There is no universal or uniform use of GMAT scores. For example,
Rotterdam, Erasmus considers only the Verbal Section of the test as a relevant
selection tool, using it primarily to evaluate your English abilities. Schiller
International University, on the other hand, has found a high correlation
between GMAT math scores and eventual success in their MBA program and
therefore concentrates on the Quantitative score to select, or “weed out,”
applicants. Further, HEC Montreal considers the overall GMAT score to be a good
indicator of future success in their MBA curriculum, especially for applicants
with little or no scientific background.
You might also consider the policy of certain schools toward applicants who have taken the GMAT several times. Harvard Business School, for instance, does not discriminate against the applicant and simply accepts the highest score. Wharton, however, averages the scores submitted. The best tactic, in general, is to achieve the highest score possible the first time you take the test.
Another important issue is the score policy of your target school(s), and how admissions officers, in their evaluation, treat the GMAT. Studies show that a very strong correlation exists between the average GMAT score of an MBA class in a given school and that school’s rank. According to Business Week, the average GMAT score in the top 10 United States MBA programs ranges from 637 to 710. Although it is true that the GMAT is just one criterion for admissions among others (personal essays, letters of recommendation, professional and academic background, interviews,...), the test remains one of the most important criteria, if not the most important.
One thing is certain: the higher the ranking of the school, the more closely considered your GMAT score will be.
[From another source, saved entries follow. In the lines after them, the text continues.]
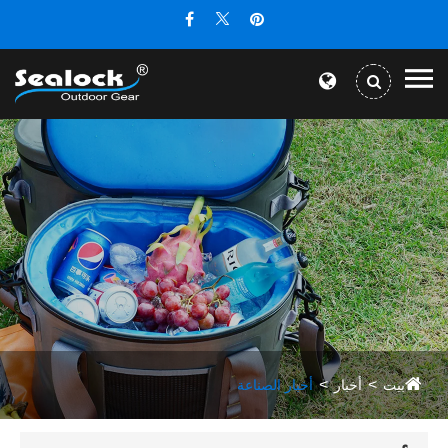
بيت
أخبار
أخبار الصناعة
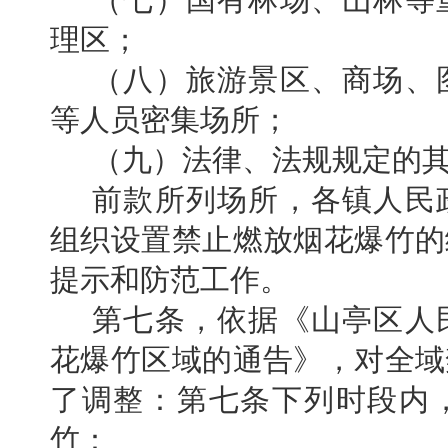
理区；
（八）旅游景区、商场、
等人员密集场所；
（九）法律、法规规定的
前款所列场所，各镇人民
组织设置禁止燃放烟花爆竹的
提示和防范工作。
第七条，依据
《山亭区人
花爆竹区域的通告》，对
全域
了调整：
第七条
下列时段内
竹：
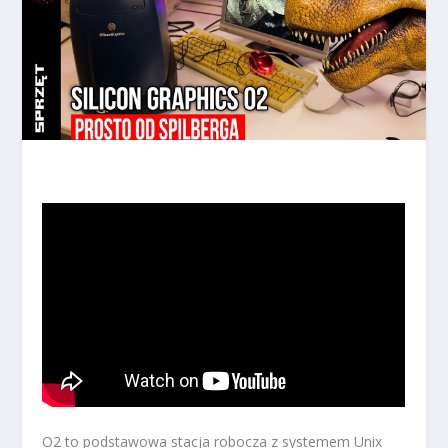
O2 to podstawowa stacja robocza z systemem Unix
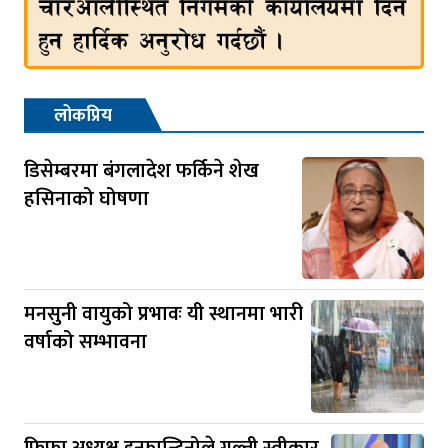
लोकप्रिय
डिसेम्बरमा बंगलादेश फर्किने शेख
हसिनाको घोषणा
मनसुनी वायुको प्रभावः यी स्थानमा भारी
वर्षाको सम्भावना
फिफा अध्यक्ष इन्फान्टिनोले गल्ती स्वीकार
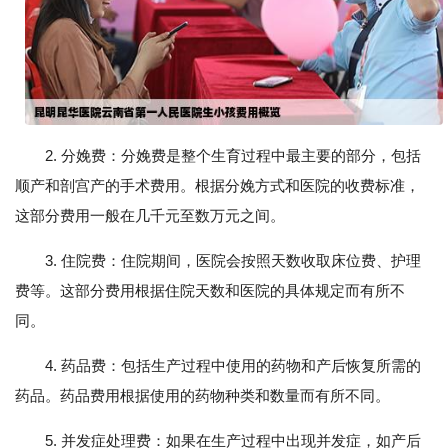
2. 分娩费：分娩费是整个生育过程中最主要的部分，包括
顺产和剖宫产的手术费用。根据分娩方式和医院的收费标准，
这部分费用一般在几千元至数万元之间。
3. 住院费：住院期间，医院会按照天数收取床位费、护理
费等。这部分费用根据住院天数和医院的具体规定而有所不
同。
4. 药品费：包括生产过程中使用的药物和产后恢复所需的
药品。药品费用根据使用的药物种类和数量而有所不同。
5. 并发症处理费：如果在生产过程中出现并发症，如产后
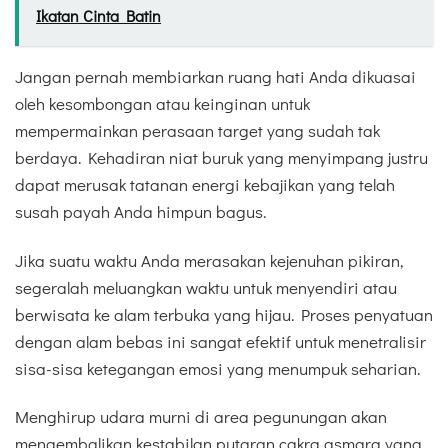
Ikatan Cinta Batin
Jangan pernah membiarkan ruang hati Anda dikuasai
oleh kesombongan atau keinginan untuk
mempermainkan perasaan target yang sudah tak
berdaya. Kehadiran niat buruk yang menyimpang justru
dapat merusak tatanan energi kebajikan yang telah
susah payah Anda himpun bagus.
Jika suatu waktu Anda merasakan kejenuhan pikiran,
segeralah meluangkan waktu untuk menyendiri atau
berwisata ke alam terbuka yang hijau. Proses penyatuan
dengan alam bebas ini sangat efektif untuk menetralisir
sisa-sisa ketegangan emosi yang menumpuk seharian.
Menghirup udara murni di area pegunungan akan
mengembalikan kestabilan putaran cakra asmara yang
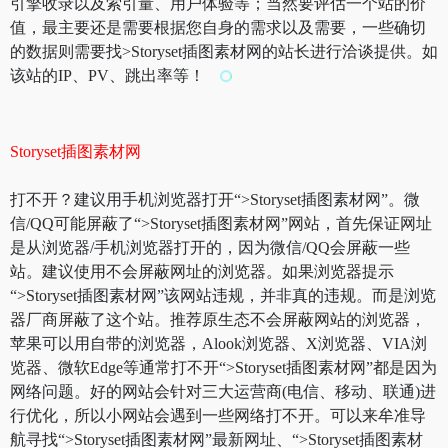
引擎收录以及索引量、用户体验等；当然要评估一个站的价
值，最主要还是需要根据您自身的需求以及需要，一些确切
的数据则需要找>Storyset插图素材网的站长进行洽谈提供。如
该站的IP、PV、跳出率等！
Storyset插图素材网
打不开？建议用手机浏览器打开“>Storyset插图素材网”。微
信/QQ可能屏蔽了“>Storyset插图素材网”网站，首先保证网址
是从浏览器/手机浏览器打开的，因为微信/QQ会屏蔽一些
站。建议使用不会屏蔽网址的浏览器。如果浏览器提示
“>Storyset插图素材网”该网站违规，并非真的违规。而是浏览
器厂商屏蔽了这个站。推荐原生态不会屏蔽网站的浏览器，
苹果可以用自带的浏览器，Alook浏览器、X浏览器、VIA浏
览器、微软Edge等通常打不开“>Storyset插图素材网”都是因为
网络问题。好的网站会针对三大运营商(电信、移动、联通)进
行优化，所以小网站会遇到一些网络打不开。可以来牟准导
航寻找“>Storyset插图素材网”最新网址、“>Storyset插图素材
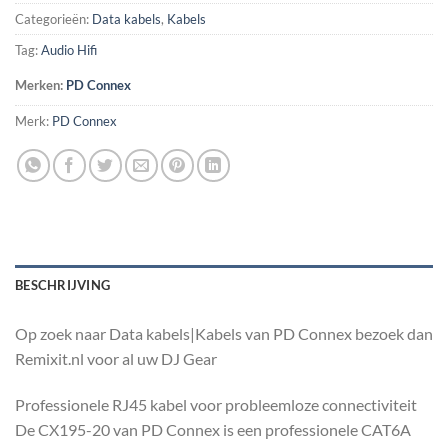
Categorieën:
Data kabels
,
Kabels
Tag:
Audio Hifi
Merken:
PD Connex
Merk:
PD Connex
BESCHRIJVING
Op zoek naar Data kabels|Kabels van PD Connex bezoek dan
Remixit.nl voor al uw DJ Gear
Professionele RJ45 kabel voor probleemloze connectiviteit
De CX195-20 van PD Connex is een professionele CAT6A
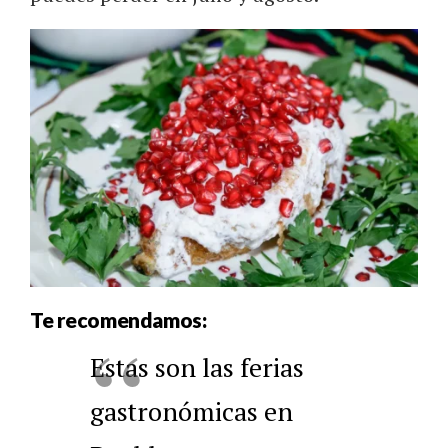
Te recomendamos:
Estas son las ferias
gastronómicas en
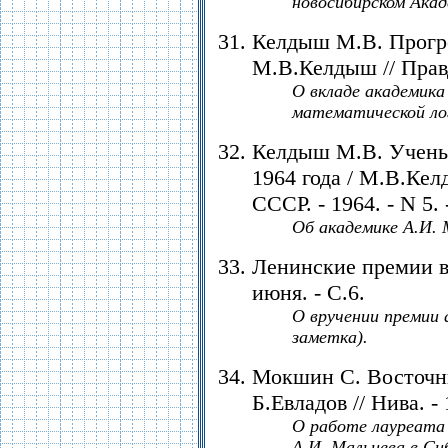
новосибирском Акад
Келдыш М.В. Прогре
М.В.Келдыш // Правда
О вкладе академика
математической лог
Келдыш М.В. Учены
1964 года / М.В.Ке
СССР. - 1964. - N 5. 
Об академике А.И. М
Ленинские премии вр
июня. - С.6.
О вручении премии 
заметка).
Мокшин С. Восточн
Б.Евладов // Нива. - 1
О работе лауреата
А.И. Мальцева в Си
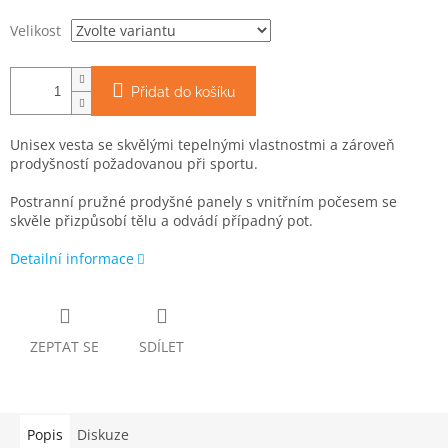
Velikost
Přidat do košíku
Unisex vesta se skvělými tepelnými vlastnostmi a zároveň
prodyšností požadovanou při sportu.
Postranní pružné prodyšné panely s vnitřním počesem se
skvěle přizpůsobí tělu a odvádí případný pot.
Detailní informace
ZEPTAT SE
SDÍLET
Popis
Diskuze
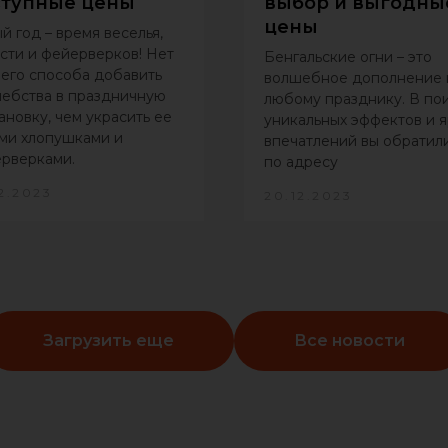
ступные цены
выбор и выгодны
цены
й год – время веселья,
сти и фейерверков! Нет
Бенгальские огни – это
его способа добавить
волшебное дополнение 
ебства в праздничную
любому празднику. В по
ановку, чем украсить ее
уникальных эффектов и я
ми хлопушками и
впечатлений вы обратил
рверками.
по адресу
2.2023
20.12.2023
Загрузить еще
Все новости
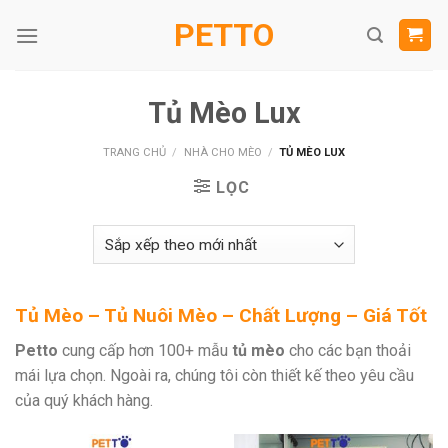
Skip
PETTO
to
content
Tủ Mèo Lux
TRANG CHỦ
/
NHÀ CHO MÈO
/
TỦ MÈO LUX
LỌC
Tủ Mèo – Tủ Nuôi Mèo – Chất Lượng – Giá Tốt
Petto
cung cấp hơn 100+ mẫu
tủ mèo
cho các bạn thoải
mái lựa chọn. Ngoài ra, chúng tôi còn thiết kế theo yêu cầu
của quý khách hàng.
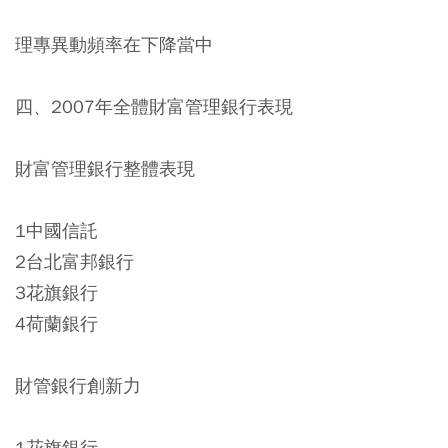
理專異動頻率在下降當中
四、2007年全體財富管理銀行表現
財富管理銀行整體表現
1中國信託
2台北富邦銀行
3花旗銀行
4荷蘭銀行
財管銀行創新力
1花旗銀行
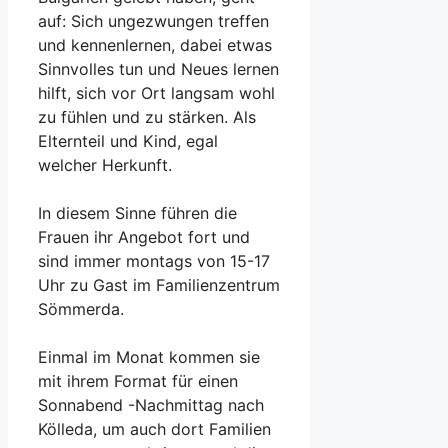
auf: Sich ungezwungen treffen
und kennenlernen, dabei etwas
Sinnvolles tun und Neues lernen
hilft, sich vor Ort langsam wohl
zu fühlen und zu stärken. Als
Elternteil und Kind, egal
welcher Herkunft.
In diesem Sinne führen die
Frauen ihr Angebot fort und
sind immer montags von 15-17
Uhr zu Gast im Familienzentrum
Sömmerda.
Einmal im Monat kommen sie
mit ihrem Format für einen
Sonnabend -Nachmittag nach
Kölleda, um auch dort Familien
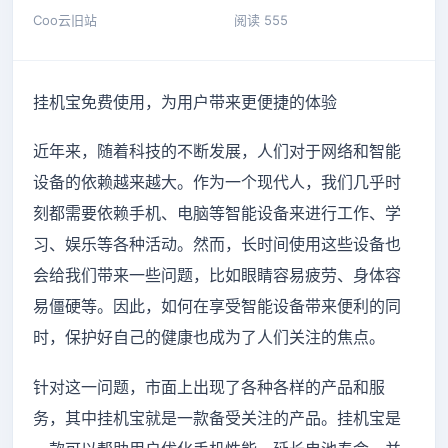
Coo云旧站
阅读 555
挂机宝免费使用，为用户带来更便捷的体验
近年来，随着科技的不断发展，人们对于网络和智能
设备的依赖越来越大。作为一个现代人，我们几乎时
刻都需要依赖手机、电脑等智能设备来进行工作、学
习、娱乐等各种活动。然而，长时间使用这些设备也
会给我们带来一些问题，比如眼睛容易疲劳、身体容
易僵硬等。因此，如何在享受智能设备带来便利的同
时，保护好自己的健康也成为了人们关注的焦点。
针对这一问题，市面上出现了各种各样的产品和服
务，其中挂机宝就是一款备受关注的产品。挂机宝是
Indeed, Business Week reports that the GMAT counts for 20 percent of the admissions criteria at the top schools, while U.S. News and World Report puts the figure at 30 percent. For recognition and credibility, it is to their advantage that highly competitive and well-known business schools require a high GMAT score. For slightly less competitive schools, the GMAT score and evaluation policy is typically more flexible. For any school you consider, we advise contacting the admissions office and asking for their GMAT admissions policy.